A day in the life of Lloyd Squires, Vermont's 'best' bagel maker - seamusabshere
https://www.burlingtonfreepress.com/story/life/2018/11/19/lloyd-squires-myers-bagels-burlington/1977013002/
======
otras
I love portraits like this, as the lifestyle is so far from anything I
experience in my day to day.

Along these lines, although this seems very tame in comparison, I'm reminded
of the "A Day in the Life" chapter from Anthony Bourdain's _Kitchen
Confidential_ (which I highly recommend):

" _Thanks to my Bigfoot training I wake up automatically at five minutes
before six.
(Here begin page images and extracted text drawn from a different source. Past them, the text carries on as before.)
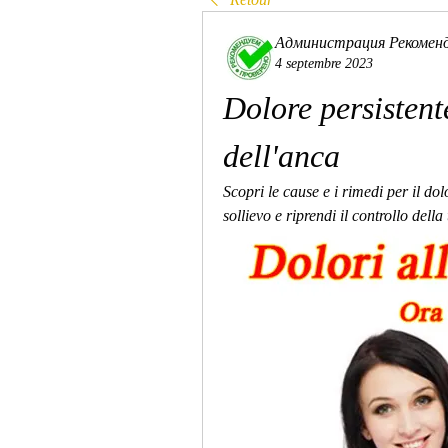
Администрация Рекомен
4 septembre 2023
Dolore persistente
dell'anca
Scopri le cause e i rimedi per il dol
sollievo e riprendi il controllo dell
It 's still dark, and I lie in bed in the pitch-black for a while,
smoking, the day's specials and prep lists already coming together in my head.
It's Friday, so the weekend orders will be coming in: twenty-five cases of
mesclun, eighteen cases of GPOD 70-count potatoes, four whole forequarters of
lamb, two cases of beef tenderloins, hundreds and hundreds of pounds of meat,
bones, produce, seafood, dry goods and dairy. I know what's coming, and the
general order in which it will probably arrive, so I'm thinking triage
-sorting out in my head what gets done first, and by whom, and what gets left
until later._"

------
cosmon0t
Awesome seeing Vermont on the front page of HN. I can attest these bagels are
amazing, I used to get them throughout college.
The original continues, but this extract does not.